いつ、どうしてこのような構造になったかは知らないが、一つだけ言えることは、これはきっと良く無い事だということ。
なぜならば、この僕の幸福には消費期限があるから。
消費期限、、、それは両親の死です。
両親が死んだら、僕は幸福を感じなくなってしまうのかもしれない。それではダメだと思う。
息子が1人で落魄している姿は両親にとっても悲しい。(これも両親目線で考えてしまっているので何とも言えないが‥)
絵を褒められることがある。
これは本当に幸せです。
でも、これもよくよく考えてみると、僕自身で完結している幸せだろうか。
息子が褒められて両親が幸せそうだから僕は幸せなのでは無いか。
‥わからなくなる時がある。
こういったことが、少しおかしいのではないか?という事実も、最近まで気付いていませんでした。
人生というものが一回性(深い話をすると諸説あるのかもしれないが)である限り、他の人がどうかなんて窺い知れないやん。

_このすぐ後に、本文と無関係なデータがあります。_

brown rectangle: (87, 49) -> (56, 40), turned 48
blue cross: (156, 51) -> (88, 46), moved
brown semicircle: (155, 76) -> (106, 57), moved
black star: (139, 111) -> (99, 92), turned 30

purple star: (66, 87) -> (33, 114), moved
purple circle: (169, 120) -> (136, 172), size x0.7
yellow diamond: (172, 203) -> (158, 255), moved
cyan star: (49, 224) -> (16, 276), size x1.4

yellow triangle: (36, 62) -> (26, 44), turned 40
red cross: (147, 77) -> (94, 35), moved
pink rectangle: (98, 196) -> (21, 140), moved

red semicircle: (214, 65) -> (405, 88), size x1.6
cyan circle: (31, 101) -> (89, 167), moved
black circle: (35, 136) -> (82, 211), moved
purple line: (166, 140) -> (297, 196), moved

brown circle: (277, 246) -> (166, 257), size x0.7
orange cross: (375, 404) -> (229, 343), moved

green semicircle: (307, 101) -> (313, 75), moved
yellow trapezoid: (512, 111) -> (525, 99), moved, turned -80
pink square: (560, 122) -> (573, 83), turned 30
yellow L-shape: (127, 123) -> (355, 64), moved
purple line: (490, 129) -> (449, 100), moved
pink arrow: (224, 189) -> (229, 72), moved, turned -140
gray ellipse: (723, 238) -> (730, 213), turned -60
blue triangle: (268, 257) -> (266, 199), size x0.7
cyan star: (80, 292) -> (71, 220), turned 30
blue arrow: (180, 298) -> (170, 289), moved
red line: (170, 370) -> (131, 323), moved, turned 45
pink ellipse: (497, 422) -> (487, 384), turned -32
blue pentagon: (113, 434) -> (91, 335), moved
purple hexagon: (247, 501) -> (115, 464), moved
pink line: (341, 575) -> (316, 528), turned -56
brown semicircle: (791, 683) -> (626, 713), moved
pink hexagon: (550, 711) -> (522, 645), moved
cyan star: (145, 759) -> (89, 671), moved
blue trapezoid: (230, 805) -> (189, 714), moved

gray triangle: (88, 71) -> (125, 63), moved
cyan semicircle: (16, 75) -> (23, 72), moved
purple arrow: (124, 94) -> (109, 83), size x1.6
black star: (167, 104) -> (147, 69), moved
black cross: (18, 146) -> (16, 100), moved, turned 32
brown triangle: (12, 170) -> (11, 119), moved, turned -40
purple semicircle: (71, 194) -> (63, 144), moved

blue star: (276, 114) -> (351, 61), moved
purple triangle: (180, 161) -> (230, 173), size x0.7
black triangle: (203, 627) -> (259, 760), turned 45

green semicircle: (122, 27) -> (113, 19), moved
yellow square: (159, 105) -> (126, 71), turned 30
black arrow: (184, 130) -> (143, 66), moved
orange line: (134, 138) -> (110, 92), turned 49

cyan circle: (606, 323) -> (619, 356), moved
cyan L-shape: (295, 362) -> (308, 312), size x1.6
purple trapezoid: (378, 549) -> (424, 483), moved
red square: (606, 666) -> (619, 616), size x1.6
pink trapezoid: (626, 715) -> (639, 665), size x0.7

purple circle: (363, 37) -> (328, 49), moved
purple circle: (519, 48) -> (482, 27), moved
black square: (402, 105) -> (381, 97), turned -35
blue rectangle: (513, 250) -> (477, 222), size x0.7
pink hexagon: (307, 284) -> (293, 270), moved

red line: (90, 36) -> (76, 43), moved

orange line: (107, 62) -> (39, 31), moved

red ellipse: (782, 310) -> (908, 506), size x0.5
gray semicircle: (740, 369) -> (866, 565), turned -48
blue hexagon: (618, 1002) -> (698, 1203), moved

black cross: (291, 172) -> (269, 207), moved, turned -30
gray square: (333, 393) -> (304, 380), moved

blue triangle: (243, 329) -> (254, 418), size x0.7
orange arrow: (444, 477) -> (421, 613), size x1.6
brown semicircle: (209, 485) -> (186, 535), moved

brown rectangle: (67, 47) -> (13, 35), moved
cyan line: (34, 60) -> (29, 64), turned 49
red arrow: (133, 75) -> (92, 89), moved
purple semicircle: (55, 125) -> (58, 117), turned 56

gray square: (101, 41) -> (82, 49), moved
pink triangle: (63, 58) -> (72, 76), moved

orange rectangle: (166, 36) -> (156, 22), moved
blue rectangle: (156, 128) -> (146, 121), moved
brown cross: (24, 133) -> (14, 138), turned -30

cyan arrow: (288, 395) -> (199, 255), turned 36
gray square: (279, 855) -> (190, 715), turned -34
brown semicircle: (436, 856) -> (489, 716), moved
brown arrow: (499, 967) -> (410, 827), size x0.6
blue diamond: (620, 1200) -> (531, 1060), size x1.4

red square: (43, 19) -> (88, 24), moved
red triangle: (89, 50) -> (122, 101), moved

ましてや、僕は不登校で周りの者と人生観を含め、比べる機会ががなかったので、その辺がほんとわかんない。
どうだろう、僕おかしいんかな?
もちろん両親と良好な関係を築けているなら誰もが両親の幸せを願うでしょうが、僕の場合は両親の幸せそれ自体が僕の幸せになってしまっている病的な幸せです。
両親が幸せで無いと僕は全く幸せでは無いのです。
「両親が死ぬまでに、なんとか立派になる」
そんな消費期限のある幸せを、今は懸命に、「腐って食べられなくなるまでに‥」と焦りつつ貪っています。
‥そして楽しく生きている。
両親の死後、僕は夢も欲も全てなくなってしまうんだろうなぁとふと思うことがある。
未知の世界ですが、それについては不思議とそこまで怖く無い。
僕の第二の人生とも言える両親の死後、自分1人でも満足できる幸せを確立しようと最近ひっそりと頑張っている。
どう頑張ったらいいのかわからんけど。